I found dozens of examples how to vectorize for loops in Python/NumPy. Unfortunately, I don't get how I can reduce the computation time of my simple for loop using a vectorized form. Is it even possible in this case?

time = np.zeros(185000)
lat1 = np.array(([48.78,47.45],[38.56,39.53],...)) # ~ 200000 rows
lat2 = np.array(([7.78,5.45],[7.56,5.53],...)) # same number of rows as time
for ii in np.arange(len(time)):
    pos = np.argwhere( (lat1[:,0]==lat2[ii,0]) and \
                       (lat1[:,1]==lat2[ii,1]) )
    if pos.size:
        pos = int(pos)
        time[ii] = dtime[pos]

Probably the fastest way to find all matches is to sort both arrays and walk through them together, like this working example:

import numpy as np

def is_less(a, b):
    # this ugliness is needed because we want to compare lexicographically same as np.lexsort(), from the last column backward
    for i in range(len(a)-1, -1, -1):
        if a[i]<b[i]: return True
        elif a[i]>b[i]: return False
    return False

def is_equal(a, b):
    for i in range(len(a)):
        if a[i] != b[i]: return False
    return True

# lat1 = np.array(([48.78,47.45],[38.56,39.53]))
# lat2 = np.array(([7.78,5.45],[48.78,47.45],[7.56,5.53]))
lat1 = np.load('arr.npy')
lat2 = np.load('refarr.npy')

idx1 = np.lexsort( lat1.transpose() )
idx2 = np.lexsort( lat2.transpose() )
ii = 0
jj = 0
while ii < len(idx1) and jj < len(idx2):
    a = lat1[ idx1[ii] , : ]
    b = lat2[ idx2[jj] , : ]
    if is_equal( a, b ):
        # do stuff with match
        print "match found: lat1=%s lat2=%s %d and %d" % ( repr(a), repr(b), idx1[ii], idx2[jj] )
        ii += 1
        jj += 1
    elif is_less( a, b ):
        ii += 1
    else:
        jj += 1

This may not be perfectly pythonic (perhaps someone can think of a nicer implementation using generators or itertools?) but it is hard to imagine any method that relies on searching one point at a time beating this in speed.
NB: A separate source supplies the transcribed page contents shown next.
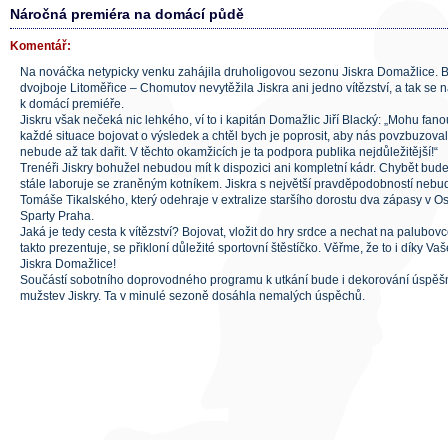
Náročná premiéra na domácí půdě
Komentář:
Na nováčka netypicky venku zahájila druholigovou sezonu Jiskra Domažlice.
dvojboje Litoměřice – Chomutov nevytěžila Jiskra ani jedno vítězství, a tak se 
k domácí premiéře.
Jiskru však nečeká nic lehkého, ví to i kapitán Domažlic Jiří Blacký: „Mohu fano
každé situace bojovat o výsledek a chtěl bych je poprosit, aby nás povzbuzovali 
nebude až tak dařit. V těchto okamžicích je ta podpora publika nejdůležitější!“
Trenéři Jiskry bohužel nebudou mít k dispozici ani kompletní kádr. Chybět bude p
stále laboruje se zraněným kotníkem. Jiskra s největší pravděpodobností nebud
Tomáše Tikalského, který odehraje v extralize staršího dorostu dva zápasy v O
Sparty Praha.
Jaká je tedy cesta k vítězství? Bojovat, vložit do hry srdce a nechat na palubov
takto prezentuje, se přikloní důležité sportovní štěstíčko. Věřme, že to i díky
Jiskra Domažlice!
Součástí sobotního doprovodného programu k utkání bude i dekorování úspě
mužstev Jiskry. Ta v minulé sezoně dosáhla nemalých úspěchů.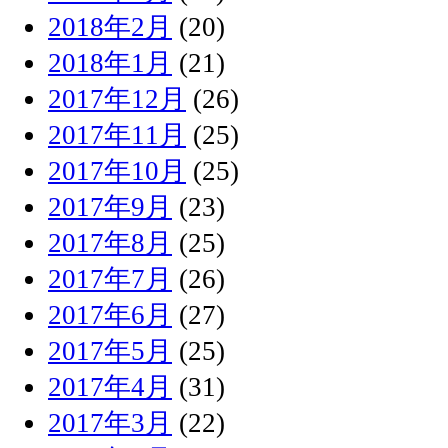
2018年2月
(20)
2018年1月
(21)
2017年12月
(26)
2017年11月
(25)
2017年10月
(25)
2017年9月
(23)
2017年8月
(25)
2017年7月
(26)
2017年6月
(27)
2017年5月
(25)
2017年4月
(31)
2017年3月
(22)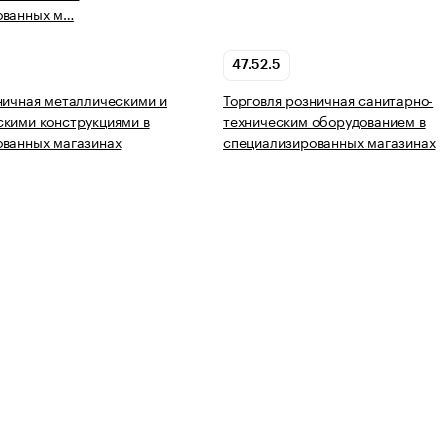
ованных м…
47.52.5
ничная металлическими и
Торговля розничная санитарно-
кими конструкциями в
техническим оборудованием в
ованных магазинах
специализированных магазинах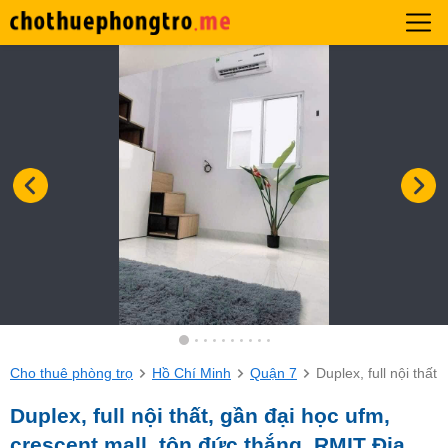
Cho thuê phòng trọ
Hồ Chí Minh
Quận 7
Duplex, full nội thấ
Duplex, full nội thất, gần đại học ufm,
crescent mall, tôn đức thắng, RMIT Địa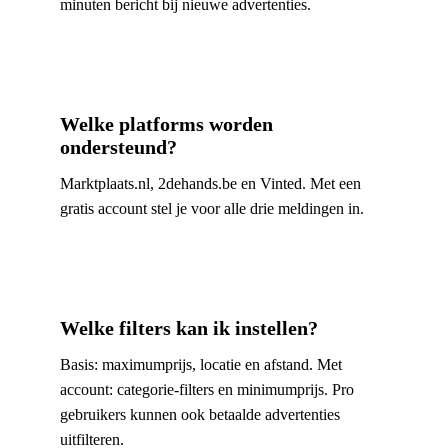
minuten bericht bij nieuwe advertenties.
Welke platforms worden
ondersteund?
Marktplaats.nl, 2dehands.be en Vinted. Met een
gratis account stel je voor alle drie meldingen in.
Welke filters kan ik instellen?
Basis: maximumprijs, locatie en afstand. Met
account: categorie-filters en minimumprijs. Pro
gebruikers kunnen ook betaalde advertenties
uitfilteren.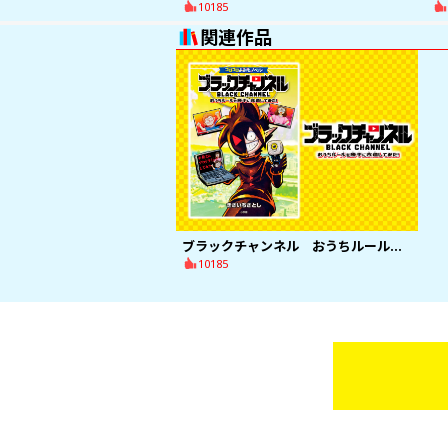
10185
関連作品
ブラックチャンネル おうちルールを勝手に改造してみた！
10185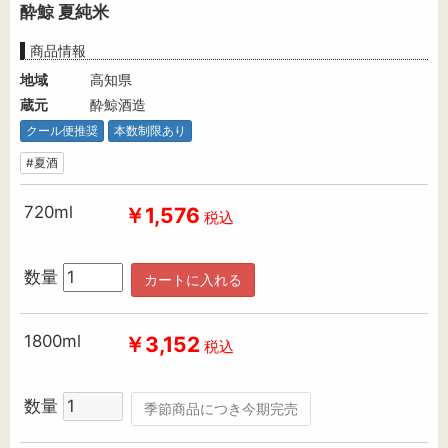
酔鯨 夏純米
商品情報
地域
高知県
蔵元
酔鯨酒造
クール便推奨
本数制限あり
#夏酒
720ml
￥1,576
税込
数量
カートに入れる
1800ml
￥3,152
税込
数量
季節商品につき今期完売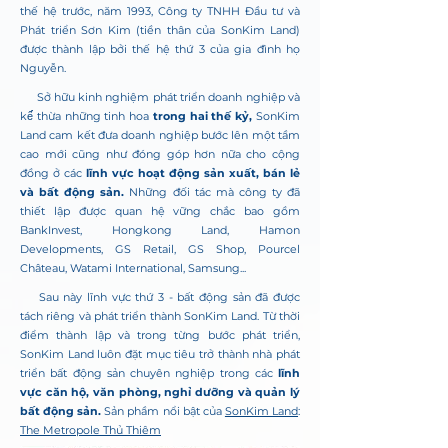
thế hệ trước, năm 1993, Công ty TNHH Đầu tư và
Phát triển Sơn Kim (tiền thân của SonKim Land)
được thành lập bởi thế hệ thứ 3 của gia đình họ
Nguyễn.
Sở hữu kinh nghiệm phát triển doanh nghiệp và
kế́ thừa những tinh hoa
trong hai thế kỷ,
SonKim
Land cam kết đưa doanh nghiệp bước lên một tầm
cao mới cũng như đóng góp hơn nữa cho cộng
đồng ở các
lĩnh vực hoạt động sản xuất, bán lẻ
và bất động sản.
Những đối tác mà công ty đã
thiết lập được quan hệ vững chắc bao gồm
BankInvest, Hongkong Land, Hamon
Developments, GS Retail, GS Shop, Pourcel
Château, Watami International, Samsung...
Sau này lĩnh vực thứ 3 - bất động sản đã được
tách riêng và phát triển thành SonKim Land. Từ thời
điểm thành lập và trong từng bước phát triển,
SonKim Land luôn đặt mục tiêu trở thành nhà phát
triển bất động sản chuyên nghiệp trong các
lĩnh
vực căn hộ, văn phòng, nghỉ dưỡng và quản lý
bất động sản.
Sản phầm nổi bật của
SonKim Land
:
The Metropole Thủ Thiêm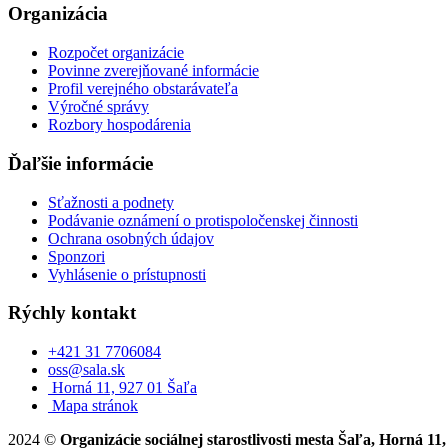
Organizácia
Rozpočet organizácie
Povinne zverejňované informácie
Profil verejného obstarávateľa
Výročné správy
Rozbory hospodárenia
Ďaľšie informácie
Sťažnosti a podnety
Podávanie oznámení o protispoločenskej činnosti
Ochrana osobných údajov
Sponzori
Vyhlásenie o prístupnosti
Rýchly kontakt
+421 31 7706084
oss@sala.sk
Horná 11, 927 01 Šaľa
Mapa stránok
2024 ©
Organizácie sociálnej starostlivosti mesta Šaľa, Horná 11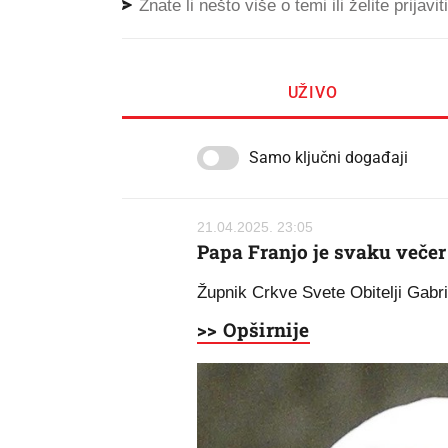
Znate li nešto više o temi ili želite prijavi
UŽIVO
Samo ključni događaji
21.04.2025. 23:05
Papa Franjo je svaku večer
Župnik Crkve Svete Obitelji Gabri
>> Opširnije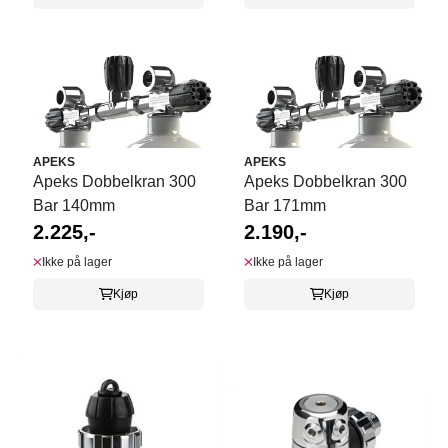
APEKS
APEKS
Apeks Dobbelkran 300
Apeks Dobbelkran 300
Bar 140mm
Bar 171mm
2.225,-
2.190,-
Ikke på lager
Ikke på lager
Kjøp
Kjøp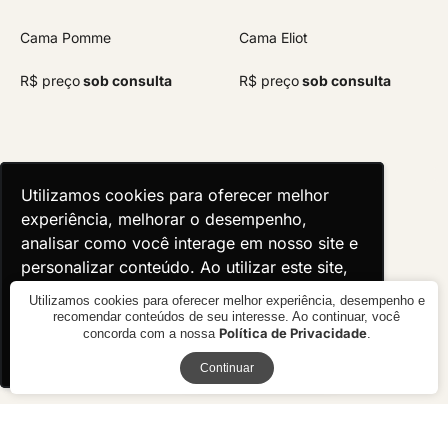
Cama Pomme
Cama Eliot
R$ preço
sob consulta
R$ preço
sob consulta
Utilizamos cookies para oferecer melhor
Utilizamos cookies para oferecer melhor
experiência, melhorar o desempenho,
experiência, melhorar o desempenho,
analisar como você interage em nosso site e
analisar como você interage em nosso site e
personalizar conteúdo. Ao utilizar este site,
personalizar conteúdo. Ao utilizar este site,
você concorda com o uso de cookies.
você concorda com o uso de cookies.
Utilizamos cookies para oferecer melhor experiência, desempenho e
recomendar conteúdos de seu interesse. Ao continuar, você
Política de Privacidade
concorda com a nossa
.
Ok, entendi!
Ok, entendi!
Receba novidades
Continuar
Cama Órion
Cama Nissi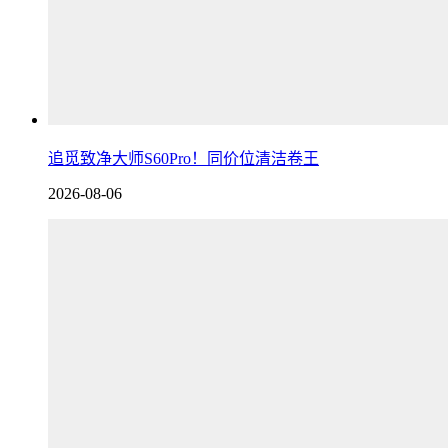
追觅致净大师S60Pro！同价位清洁卷王
2026-08-06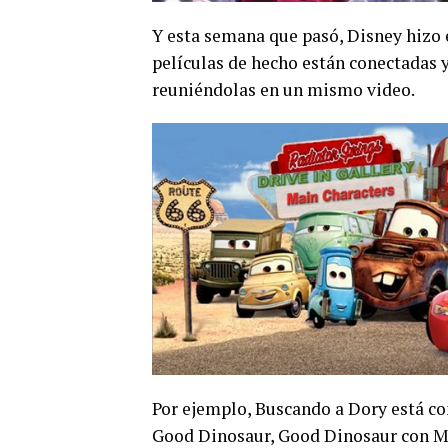
Y esta semana que pasó, Disney hizo 
películas de hecho están conectadas 
reuniéndolas en un mismo video.
Por ejemplo, Buscando a Dory está co
Good Dinosaur, Good Dinosaur con Mon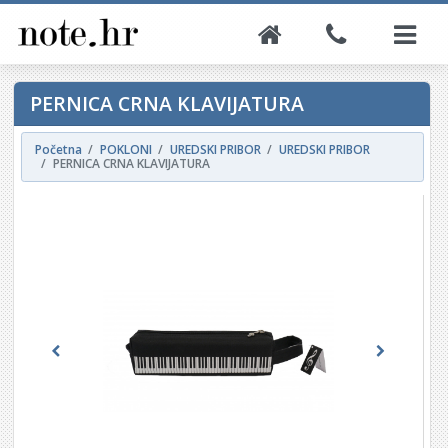
PERNICA CRNA KLAVIJATURA
Početna
POKLONI
UREDSKI PRIBOR
UREDSKI PRIBOR
PERNICA CRNA KLAVIJATURA
Previous
Next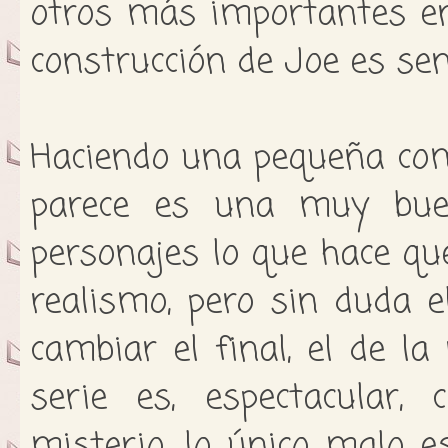
otros más importantes en
construcción de Joe es sen
Haciendo una pequeña com
parece es una muy bu
personajes lo que hace q
realismo, pero sin duda e
cambiar el final, el de la
serie es, espectacular,
misterio, lo único malo 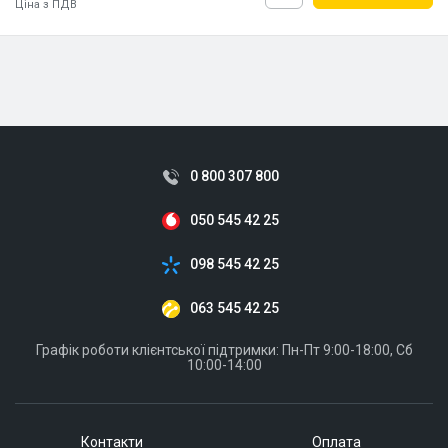
Ціна з ПДВ
ID:
904713
3 кг
0 800 307 800
050 545 42 25
098 545 42 25
063 545 42 25
Графік роботи клієнтської підтримки: Пн-Пт 9:00-18:00, Сб
10:00-14:00
Контакти
Оплата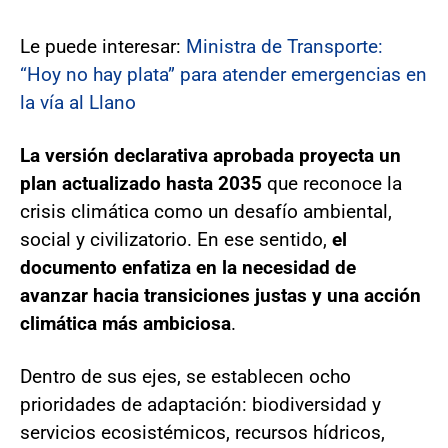
Le puede interesar:
Ministra de Transporte:
“Hoy no hay plata” para atender emergencias en
la vía al Llano
La versión declarativa aprobada proyecta un
plan actualizado hasta 2035
que reconoce la
crisis climática como un desafío ambiental,
social y civilizatorio. En ese sentido,
el
documento enfatiza en la necesidad de
avanzar hacia transiciones justas y una acción
climática más ambiciosa
.
Dentro de sus ejes, se establecen ocho
prioridades de adaptación: biodiversidad y
servicios ecosistémicos, recursos hídricos,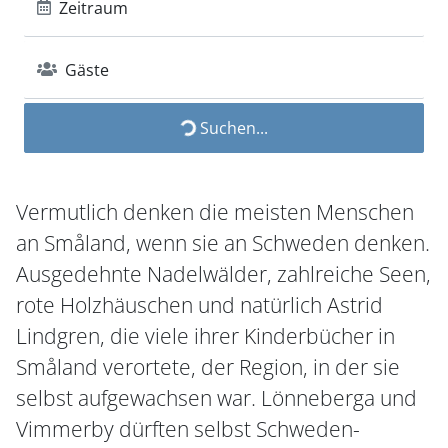
Zeitraum
Gäste
Suchen...
Vermutlich denken die meisten Menschen
an Småland, wenn sie an Schweden denken.
Ausgedehnte Nadelwälder, zahlreiche Seen,
rote Holzhäuschen und natürlich Astrid
Lindgren, die viele ihrer Kinderbücher in
Småland verortete, der Region, in der sie
selbst aufgewachsen war. Lönneberga und
Vimmerby dürften selbst Schweden-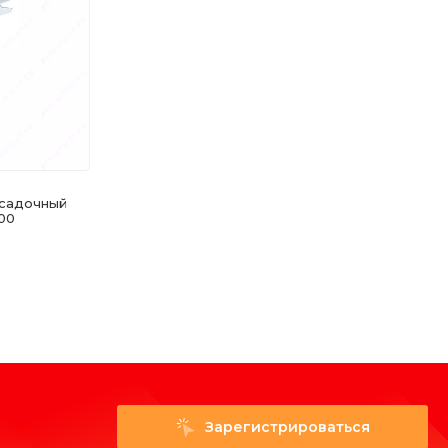
усадочный
00
Зарегистрироваться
Here is a solution. I'm not really sure that it's possible to vectorize it. If you want to make it resistant to "float comparing error" you should modify is_less and is_greater. The whole algo is just a binary search.

import numpy as np

#lexicographicaly compare two points - a and b

def is_less(a, b):
    i = 0
    while i<len(a):
        if a[i]<b[i]:
            return True
        else:
            if a[i]>b[i]:
                return False
        i+=1
    return False

def is_greater(a, b):
    i = 0
    while i<len(a):
        if a[i]>b[i]:
            return True
        else:
            if a[i]<b[i]:
                return False
        i+=1
    return False


def binary_search(a, x, lo=0, hi=None):
    if hi is None:
        hi = len(a)
    while lo < hi:
        mid = (lo+hi)//2
        midval = a[mid]
        if is_less(midval, x):
            lo = mid+1
        elif is_greater(midval, x):
            hi = mid
        else:
            return mid
    return -1

def lex_sort(v): #sort by 1 and 2 column respectively
    #return v[np.lexsort((v[:,2],v[:,1]))]
    order = range(1, v.shape[1])
    return v[np.lexsort(tuple(v[:,i] for i in order[::-1]))]

def sort_and_index(arr):
    ind = np.indices((len(arr),)).reshape((len(arr), 1))
    arr = np.hstack([ind, arr]) # add an index column as first column
    arr = lex_sort(arr)
    arr_cut = arr[:,1:] # an array to do binary search in
    arr_ind = arr[:,:1] # shuffled indices
    return arr_ind, arr_cut


#lat1 = np.array(([1,2,3], [3,4,5], [5,6,7], [7,8,9])) # ~ 200000 rows
lat1 = np.arange(1,800001,1).reshape((200000,4))
#lat2 = np.array(([3,4,5], [5,6,7], [7,8,9], [1,2,3])) # same number of rows as time
lat2 = np.arange(101,800101,1).reshape((200000,4))

lat1_ind, lat1_cut = sort_and_index(lat1)

time_arr = np.zeros(200000)
import time
start = time.time()

for ii, elem in enumerate(lat2):
    pos = binary_search(lat1_cut, elem)
    if pos == -1:
        #Not found
        continue
    pos = lat1_ind[pos][0]
    #print "element in lat2 with index",ii,"has position",pos,"in lat1"
print time.time()-start

The commented print is the place where you have corresponding indices of lat1 and lat2. Works for 7 seconds on 200000 rows.